6.2 OF CHARTER. All of the obligations of the Charter Entities under
Articles 1, 2 and 3 of this Agreement are subject to the fulfillment prior to or
at the Closing of each of the following conditions, any of which the Charter
Entities may waive in their respective sole discretion:
(a) Buyer shall have performed and complied in all material
respects with all agreements, commitments, covenants and other
obligations required by this Agreement to be performed or complied with
by Buyer prior to or at the Closing; and
(b) Buyer shall have delivered to Charter all of the
deliverables referenced in Section 3.3.
6.3 OF EACH PARTY. The respective obligations of each party under
Articles 1, 2 and 3 of this Agreement are subject to the fulfillment prior to or
at the Closing of each of the following conditions:
(a) if applicable, the waiting period (and any extension
thereof) applicable to the consummation of the transactions
contemplated by this Agreement under the Xxxx-Xxxxx-Xxxxxx Antitrust
Improvements Act of 1976, as amended (the "HSR Act"), shall have
expired or been terminated;
(b) the release (by mutual consent and/or pursuant to an order
of the Bankruptcy Court which must not be restrained, enjoined or
stayed) of all liens, claims, encumbrances and interests in the
Purchased Assets, which liens, claims, encumbrances and interests shall
attach to the proceeds of the sale, in their respective order of
priority; and
(c) the entry by the Bankruptcy Court of an order, final
beyond appeal and which shall not be stayed, restrained or enjoined,
approving the sale of the Purchased Assets, and providing that: (i)
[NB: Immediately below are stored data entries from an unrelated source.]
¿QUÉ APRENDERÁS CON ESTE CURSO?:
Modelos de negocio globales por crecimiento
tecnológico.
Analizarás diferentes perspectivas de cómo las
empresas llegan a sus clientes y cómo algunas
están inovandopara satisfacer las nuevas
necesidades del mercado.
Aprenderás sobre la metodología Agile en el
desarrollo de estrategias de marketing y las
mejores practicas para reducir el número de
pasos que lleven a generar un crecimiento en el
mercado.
Charter is authorized to assign to Buyer and Buyer is authorized to
assume all Contracts being assumed pursuant to this Agreement, (ii)
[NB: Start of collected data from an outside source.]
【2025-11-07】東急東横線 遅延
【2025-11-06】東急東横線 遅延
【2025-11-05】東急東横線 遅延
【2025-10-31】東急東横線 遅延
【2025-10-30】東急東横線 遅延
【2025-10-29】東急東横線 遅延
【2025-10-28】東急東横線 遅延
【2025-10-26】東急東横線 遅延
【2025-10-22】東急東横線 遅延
Buyer is a "good faith" buyer, within the meaning of Section 363(m) of
the Bankruptcy Code (Title 11 of the United States Code, as amended),
(iii) Buyer is a bona fide purchaser for value, (iv) the Purchase Price
is fair and reasonable, (v) appropriate notice has been provided to all
persons or entities who hold liens, claims, encumbrances and interests
in the Purchased Assets, and (vi) the sale is free and clear of all
liens, claims, encumbrances and interests including claims of
Authorities (the "BANKRUPTCY COURT APPROVAL").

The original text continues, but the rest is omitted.